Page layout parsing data
··········

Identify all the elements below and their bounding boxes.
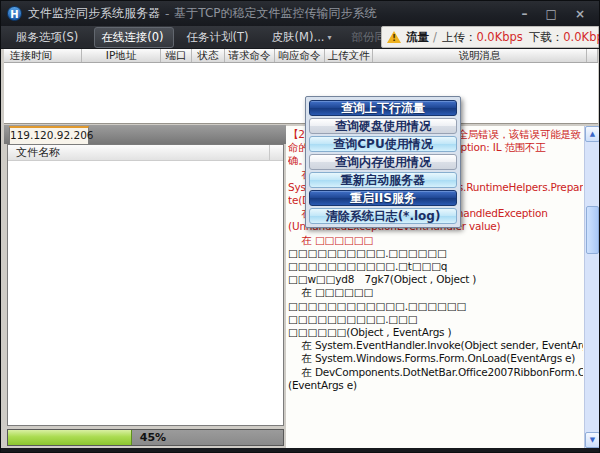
minimize-button[interactable]: – [522, 7, 528, 21]
context-menu: 查询上下行流量查询硬盘使用情况查询CPU使用情况查询内存使用情况重新启动服务器重… [305, 96, 461, 228]
log-line: □□□□□□□□□□.□□□□□□ [288, 247, 583, 260]
download-label: 下载： [529, 30, 564, 45]
column-header[interactable]: IP地址 [82, 49, 161, 62]
log-line: 在 System.EventHandler.Invoke(Object send… [288, 339, 583, 352]
scroll-up-button[interactable]: ▲ [585, 126, 600, 142]
column-header[interactable] [587, 49, 598, 62]
menubar-item-label: 服务选项(S) [16, 30, 78, 45]
scrollbar[interactable]: ▲ ▼ [584, 126, 599, 448]
traffic-panel: ! 流量 / 上传： 0.0Kbps 下载： 0.0Kbps [381, 26, 599, 48]
maximize-button[interactable]: □ [546, 7, 557, 21]
log-line: (EventArgs e) [288, 379, 583, 392]
context-menu-item[interactable]: 重启IIS服务 [309, 190, 457, 206]
window-subtitle: 基于TCP的稳定文件监控传输同步系统 [174, 5, 376, 22]
file-name-column-header[interactable]: 文件名称 [8, 145, 269, 160]
column-header[interactable]: 上传文件 [325, 49, 373, 62]
column-header[interactable]: 说明消息 [373, 49, 587, 62]
file-list[interactable]: 文件名称 [7, 144, 284, 426]
column-header[interactable]: 端口 [161, 49, 192, 62]
menubar-item[interactable]: 任务计划(T) [180, 27, 259, 48]
log-line: 在 □□□□□□ [288, 234, 583, 247]
log-line: □□□□□□□□□□.□□□ [288, 313, 583, 326]
log-line: 在 System.Windows.Forms.Form.OnLoad(Event… [288, 352, 583, 365]
column-header[interactable]: 响应命令 [275, 49, 325, 62]
scroll-thumb[interactable] [586, 206, 599, 254]
upload-label: 上传： [442, 30, 477, 45]
menubar-item-label: 在线连接(0) [101, 30, 163, 45]
title-separator: - [165, 7, 169, 21]
progress-fill [8, 430, 132, 445]
file-list-header-endcell [269, 145, 283, 160]
close-button[interactable]: × [575, 7, 585, 21]
chevron-down-icon: ▾ [327, 33, 331, 42]
log-line: □□□□□□□□□□□.□t□□□q [288, 260, 583, 273]
client-tab[interactable]: 119.120.92.206 [9, 126, 89, 144]
log-line: 在 □□□□□□ [288, 286, 583, 299]
bottom-frame [1, 448, 600, 453]
app-window: H 文件监控同步系统服务器 - 基于TCP的稳定文件监控传输同步系统 – □ ×… [0, 0, 600, 453]
progress-label: 45% [140, 430, 166, 445]
context-menu-item[interactable]: 查询上下行流量 [309, 100, 457, 116]
connection-table-header: 连接时间IP地址端口状态请求命令响应命令上传文件说明消息 [4, 49, 598, 63]
column-header[interactable]: 状态 [192, 49, 225, 62]
column-header[interactable]: 连接时间 [4, 49, 82, 62]
warning-icon: ! [387, 31, 401, 43]
progress-bar: 45% [7, 429, 284, 446]
context-menu-item[interactable]: 清除系统日志(*.log) [309, 208, 457, 224]
menubar-item-label: 任务计划(T) [187, 30, 249, 45]
window-controls: – □ × [522, 7, 585, 21]
menubar-item[interactable]: 皮肤(M)... ▾ [265, 27, 339, 48]
log-line: 在 DevComponents.DotNetBar.Office2007Ribb… [288, 366, 583, 379]
log-line: □□□□□□(Object , EventArgs ) [288, 326, 583, 339]
upload-value: 0.0Kbps [476, 30, 522, 44]
context-menu-item[interactable]: 查询CPU使用情况 [309, 136, 457, 152]
menubar-item[interactable]: 在线连接(0) [94, 27, 173, 48]
file-list-header[interactable]: 文件名称 [8, 145, 283, 161]
traffic-divider: / [433, 30, 437, 44]
context-menu-item[interactable]: 查询内存使用情况 [309, 154, 457, 170]
log-line: □□w□□yd8 7gk7(Object , Object ) [288, 273, 583, 286]
connection-table-body[interactable] [4, 63, 598, 124]
menubar-item[interactable]: 服务选项(S) [9, 27, 88, 48]
traffic-label: 流量 [406, 30, 429, 45]
column-header[interactable]: 请求命令 [225, 49, 275, 62]
context-menu-item[interactable]: 重新启动服务器 [309, 172, 457, 188]
scroll-down-button[interactable]: ▼ [585, 432, 600, 448]
app-icon: H [7, 6, 22, 21]
log-line: □□□□□□□□□□□□.□□□□□□ [288, 300, 583, 313]
titlebar: H 文件监控同步系统服务器 - 基于TCP的稳定文件监控传输同步系统 – □ × [1, 1, 600, 26]
context-menu-item[interactable]: 查询硬盘使用情况 [309, 118, 457, 134]
window-title: 文件监控同步系统服务器 [28, 5, 160, 22]
download-value: 0.0Kbps [563, 30, 600, 44]
menubar-item-label: 皮肤(M)... [272, 30, 325, 45]
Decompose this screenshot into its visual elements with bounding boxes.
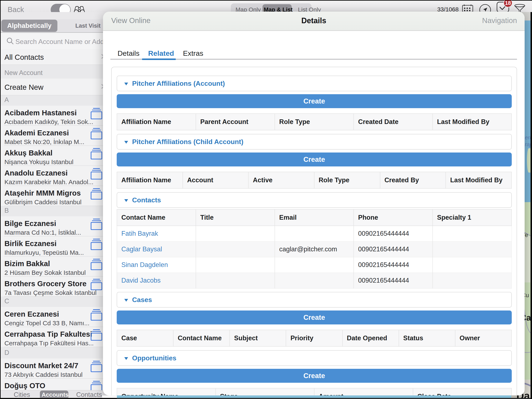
svg-text:18: 18 xyxy=(505,0,511,6)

··········

__WHAT TO WORK ON__
Tally the lines of the data that include the word "boxes". Reply with the number only.

__OUTPUT FOR THIS TASK__
2